Segment Open

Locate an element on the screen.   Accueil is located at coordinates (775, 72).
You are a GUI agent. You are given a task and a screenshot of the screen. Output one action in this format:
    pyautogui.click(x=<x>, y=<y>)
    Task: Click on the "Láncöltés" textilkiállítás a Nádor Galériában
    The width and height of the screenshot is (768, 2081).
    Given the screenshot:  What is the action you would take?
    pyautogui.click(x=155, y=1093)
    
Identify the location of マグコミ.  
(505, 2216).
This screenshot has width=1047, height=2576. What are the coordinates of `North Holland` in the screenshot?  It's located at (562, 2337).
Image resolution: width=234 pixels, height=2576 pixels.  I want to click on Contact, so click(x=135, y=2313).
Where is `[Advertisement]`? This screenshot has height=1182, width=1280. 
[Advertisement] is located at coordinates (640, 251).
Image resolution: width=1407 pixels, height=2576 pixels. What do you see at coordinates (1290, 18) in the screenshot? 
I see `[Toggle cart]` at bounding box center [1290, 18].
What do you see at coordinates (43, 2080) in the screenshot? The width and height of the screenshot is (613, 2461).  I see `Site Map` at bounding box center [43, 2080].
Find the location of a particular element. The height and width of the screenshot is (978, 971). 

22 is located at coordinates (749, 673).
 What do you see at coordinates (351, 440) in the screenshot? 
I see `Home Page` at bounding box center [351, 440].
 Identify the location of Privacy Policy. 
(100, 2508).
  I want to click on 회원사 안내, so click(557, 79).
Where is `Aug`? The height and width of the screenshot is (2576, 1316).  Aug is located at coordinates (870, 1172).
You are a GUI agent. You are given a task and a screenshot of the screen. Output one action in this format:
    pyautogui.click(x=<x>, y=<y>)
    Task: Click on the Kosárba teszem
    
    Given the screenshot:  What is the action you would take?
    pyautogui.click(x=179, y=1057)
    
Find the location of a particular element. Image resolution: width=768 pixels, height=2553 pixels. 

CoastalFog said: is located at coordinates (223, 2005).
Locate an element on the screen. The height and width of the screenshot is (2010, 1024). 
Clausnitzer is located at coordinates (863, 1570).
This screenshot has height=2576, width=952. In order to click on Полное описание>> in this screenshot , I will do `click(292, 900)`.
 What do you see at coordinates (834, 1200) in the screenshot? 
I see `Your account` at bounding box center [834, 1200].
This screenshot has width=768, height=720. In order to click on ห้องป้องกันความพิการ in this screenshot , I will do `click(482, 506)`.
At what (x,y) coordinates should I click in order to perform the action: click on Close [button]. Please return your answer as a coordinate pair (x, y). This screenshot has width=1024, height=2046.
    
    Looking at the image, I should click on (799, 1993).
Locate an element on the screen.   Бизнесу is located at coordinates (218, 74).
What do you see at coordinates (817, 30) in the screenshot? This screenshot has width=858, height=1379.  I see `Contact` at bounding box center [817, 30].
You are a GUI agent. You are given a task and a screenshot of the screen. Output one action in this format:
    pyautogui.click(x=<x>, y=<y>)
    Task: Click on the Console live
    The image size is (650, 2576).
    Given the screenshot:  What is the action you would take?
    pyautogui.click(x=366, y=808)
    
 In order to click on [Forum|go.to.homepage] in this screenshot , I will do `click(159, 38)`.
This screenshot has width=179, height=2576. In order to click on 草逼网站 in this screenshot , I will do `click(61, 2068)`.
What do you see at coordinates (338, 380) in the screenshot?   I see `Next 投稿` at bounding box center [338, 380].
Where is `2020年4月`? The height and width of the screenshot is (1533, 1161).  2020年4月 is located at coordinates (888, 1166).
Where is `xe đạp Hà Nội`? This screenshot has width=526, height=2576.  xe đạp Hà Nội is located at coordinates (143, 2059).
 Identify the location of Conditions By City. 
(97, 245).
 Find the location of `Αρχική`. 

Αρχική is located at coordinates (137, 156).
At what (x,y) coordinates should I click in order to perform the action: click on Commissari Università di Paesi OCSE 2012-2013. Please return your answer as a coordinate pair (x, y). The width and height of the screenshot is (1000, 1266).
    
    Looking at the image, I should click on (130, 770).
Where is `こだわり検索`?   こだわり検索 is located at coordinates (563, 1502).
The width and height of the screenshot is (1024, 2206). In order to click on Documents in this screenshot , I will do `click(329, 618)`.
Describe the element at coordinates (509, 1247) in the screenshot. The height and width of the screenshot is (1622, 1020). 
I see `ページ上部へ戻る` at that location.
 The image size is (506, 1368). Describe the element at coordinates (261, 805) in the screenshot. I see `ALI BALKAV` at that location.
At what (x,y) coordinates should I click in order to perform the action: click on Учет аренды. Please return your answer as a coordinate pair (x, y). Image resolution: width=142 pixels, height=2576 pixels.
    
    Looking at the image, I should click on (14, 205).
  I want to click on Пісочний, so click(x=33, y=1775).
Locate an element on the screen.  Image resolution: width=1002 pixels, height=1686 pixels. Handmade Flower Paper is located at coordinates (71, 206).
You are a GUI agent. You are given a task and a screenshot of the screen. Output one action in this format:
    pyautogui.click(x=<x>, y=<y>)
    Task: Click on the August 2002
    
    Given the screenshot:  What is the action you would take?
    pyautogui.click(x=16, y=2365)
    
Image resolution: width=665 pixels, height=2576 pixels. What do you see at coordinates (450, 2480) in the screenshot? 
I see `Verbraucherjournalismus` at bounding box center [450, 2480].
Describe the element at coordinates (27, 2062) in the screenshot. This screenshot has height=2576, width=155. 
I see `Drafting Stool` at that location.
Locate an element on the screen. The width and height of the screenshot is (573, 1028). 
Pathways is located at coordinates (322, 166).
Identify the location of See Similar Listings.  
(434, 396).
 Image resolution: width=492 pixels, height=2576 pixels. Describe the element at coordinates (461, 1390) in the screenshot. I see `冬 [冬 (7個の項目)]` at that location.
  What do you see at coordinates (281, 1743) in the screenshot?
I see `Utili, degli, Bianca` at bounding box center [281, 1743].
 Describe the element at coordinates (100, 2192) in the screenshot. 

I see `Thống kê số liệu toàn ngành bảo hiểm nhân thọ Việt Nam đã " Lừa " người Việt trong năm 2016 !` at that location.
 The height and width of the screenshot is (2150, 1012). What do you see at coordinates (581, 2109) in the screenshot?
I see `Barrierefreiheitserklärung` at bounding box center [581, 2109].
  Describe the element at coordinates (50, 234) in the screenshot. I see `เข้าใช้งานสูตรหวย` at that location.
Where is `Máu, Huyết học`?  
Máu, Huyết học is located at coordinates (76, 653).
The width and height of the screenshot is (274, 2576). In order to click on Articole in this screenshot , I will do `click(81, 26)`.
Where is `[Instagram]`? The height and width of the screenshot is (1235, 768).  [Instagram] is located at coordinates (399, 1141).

Segment Closed

Without leaving out a single line, retype the material above exactly.

Locate an element on the screen.   Accueil is located at coordinates (775, 72).
You are a GUI agent. You are given a task and a screenshot of the screen. Output one action in this format:
    pyautogui.click(x=<x>, y=<y>)
    Task: Click on the "Láncöltés" textilkiállítás a Nádor Galériában
    The width and height of the screenshot is (768, 2081).
    Given the screenshot:  What is the action you would take?
    pyautogui.click(x=155, y=1093)
    
Identify the location of マグコミ.  
(505, 2216).
This screenshot has width=1047, height=2576. What are the coordinates of `North Holland` in the screenshot?  It's located at (562, 2337).
Image resolution: width=234 pixels, height=2576 pixels.  I want to click on Contact, so click(x=135, y=2313).
Where is `[Advertisement]`? This screenshot has height=1182, width=1280. 
[Advertisement] is located at coordinates (640, 251).
Image resolution: width=1407 pixels, height=2576 pixels. What do you see at coordinates (1290, 18) in the screenshot? 
I see `[Toggle cart]` at bounding box center [1290, 18].
What do you see at coordinates (43, 2080) in the screenshot? The width and height of the screenshot is (613, 2461).  I see `Site Map` at bounding box center [43, 2080].
Find the location of a particular element. The height and width of the screenshot is (978, 971). 

22 is located at coordinates (749, 673).
 What do you see at coordinates (351, 440) in the screenshot? 
I see `Home Page` at bounding box center [351, 440].
 Identify the location of Privacy Policy. 
(100, 2508).
  I want to click on 회원사 안내, so click(557, 79).
Where is `Aug`? The height and width of the screenshot is (2576, 1316).  Aug is located at coordinates (870, 1172).
You are a GUI agent. You are given a task and a screenshot of the screen. Output one action in this format:
    pyautogui.click(x=<x>, y=<y>)
    Task: Click on the Kosárba teszem
    
    Given the screenshot:  What is the action you would take?
    pyautogui.click(x=179, y=1057)
    
Find the location of a particular element. Image resolution: width=768 pixels, height=2553 pixels. 

CoastalFog said: is located at coordinates (223, 2005).
Locate an element on the screen. The height and width of the screenshot is (2010, 1024). 
Clausnitzer is located at coordinates (863, 1570).
This screenshot has height=2576, width=952. In order to click on Полное описание>> in this screenshot , I will do `click(292, 900)`.
 What do you see at coordinates (834, 1200) in the screenshot? 
I see `Your account` at bounding box center [834, 1200].
This screenshot has width=768, height=720. In order to click on ห้องป้องกันความพิการ in this screenshot , I will do `click(482, 506)`.
At what (x,y) coordinates should I click in order to perform the action: click on Close [button]. Please return your answer as a coordinate pair (x, y). This screenshot has width=1024, height=2046.
    
    Looking at the image, I should click on (799, 1993).
Locate an element on the screen.   Бизнесу is located at coordinates (218, 74).
What do you see at coordinates (817, 30) in the screenshot? This screenshot has width=858, height=1379.  I see `Contact` at bounding box center [817, 30].
You are a GUI agent. You are given a task and a screenshot of the screen. Output one action in this format:
    pyautogui.click(x=<x>, y=<y>)
    Task: Click on the Console live
    The image size is (650, 2576).
    Given the screenshot:  What is the action you would take?
    pyautogui.click(x=366, y=808)
    
 In order to click on [Forum|go.to.homepage] in this screenshot , I will do `click(159, 38)`.
This screenshot has width=179, height=2576. In order to click on 草逼网站 in this screenshot , I will do `click(61, 2068)`.
What do you see at coordinates (338, 380) in the screenshot?   I see `Next 投稿` at bounding box center [338, 380].
Where is `2020年4月`? The height and width of the screenshot is (1533, 1161).  2020年4月 is located at coordinates (888, 1166).
Where is `xe đạp Hà Nội`? This screenshot has width=526, height=2576.  xe đạp Hà Nội is located at coordinates (143, 2059).
 Identify the location of Conditions By City. 
(97, 245).
 Find the location of `Αρχική`. 

Αρχική is located at coordinates (137, 156).
At what (x,y) coordinates should I click in order to perform the action: click on Commissari Università di Paesi OCSE 2012-2013. Please return your answer as a coordinate pair (x, y). The width and height of the screenshot is (1000, 1266).
    
    Looking at the image, I should click on (130, 770).
Where is `こだわり検索`?   こだわり検索 is located at coordinates (563, 1502).
The width and height of the screenshot is (1024, 2206). In order to click on Documents in this screenshot , I will do `click(329, 618)`.
Describe the element at coordinates (509, 1247) in the screenshot. The height and width of the screenshot is (1622, 1020). 
I see `ページ上部へ戻る` at that location.
 The image size is (506, 1368). Describe the element at coordinates (261, 805) in the screenshot. I see `ALI BALKAV` at that location.
At what (x,y) coordinates should I click in order to perform the action: click on Учет аренды. Please return your answer as a coordinate pair (x, y). Image resolution: width=142 pixels, height=2576 pixels.
    
    Looking at the image, I should click on (14, 205).
  I want to click on Пісочний, so click(x=33, y=1775).
Locate an element on the screen.  Image resolution: width=1002 pixels, height=1686 pixels. Handmade Flower Paper is located at coordinates (71, 206).
You are a GUI agent. You are given a task and a screenshot of the screen. Output one action in this format:
    pyautogui.click(x=<x>, y=<y>)
    Task: Click on the August 2002
    
    Given the screenshot:  What is the action you would take?
    pyautogui.click(x=16, y=2365)
    
Image resolution: width=665 pixels, height=2576 pixels. What do you see at coordinates (450, 2480) in the screenshot? 
I see `Verbraucherjournalismus` at bounding box center [450, 2480].
Describe the element at coordinates (27, 2062) in the screenshot. This screenshot has height=2576, width=155. 
I see `Drafting Stool` at that location.
Locate an element on the screen. The width and height of the screenshot is (573, 1028). 
Pathways is located at coordinates (322, 166).
Identify the location of See Similar Listings.  
(434, 396).
 Image resolution: width=492 pixels, height=2576 pixels. Describe the element at coordinates (461, 1390) in the screenshot. I see `冬 [冬 (7個の項目)]` at that location.
  What do you see at coordinates (281, 1743) in the screenshot?
I see `Utili, degli, Bianca` at bounding box center [281, 1743].
 Describe the element at coordinates (100, 2192) in the screenshot. 

I see `Thống kê số liệu toàn ngành bảo hiểm nhân thọ Việt Nam đã " Lừa " người Việt trong năm 2016 !` at that location.
 The height and width of the screenshot is (2150, 1012). What do you see at coordinates (581, 2109) in the screenshot?
I see `Barrierefreiheitserklärung` at bounding box center [581, 2109].
  Describe the element at coordinates (50, 234) in the screenshot. I see `เข้าใช้งานสูตรหวย` at that location.
Where is `Máu, Huyết học`?  
Máu, Huyết học is located at coordinates (76, 653).
The width and height of the screenshot is (274, 2576). In order to click on Articole in this screenshot , I will do `click(81, 26)`.
Where is `[Instagram]`? The height and width of the screenshot is (1235, 768).  [Instagram] is located at coordinates (399, 1141).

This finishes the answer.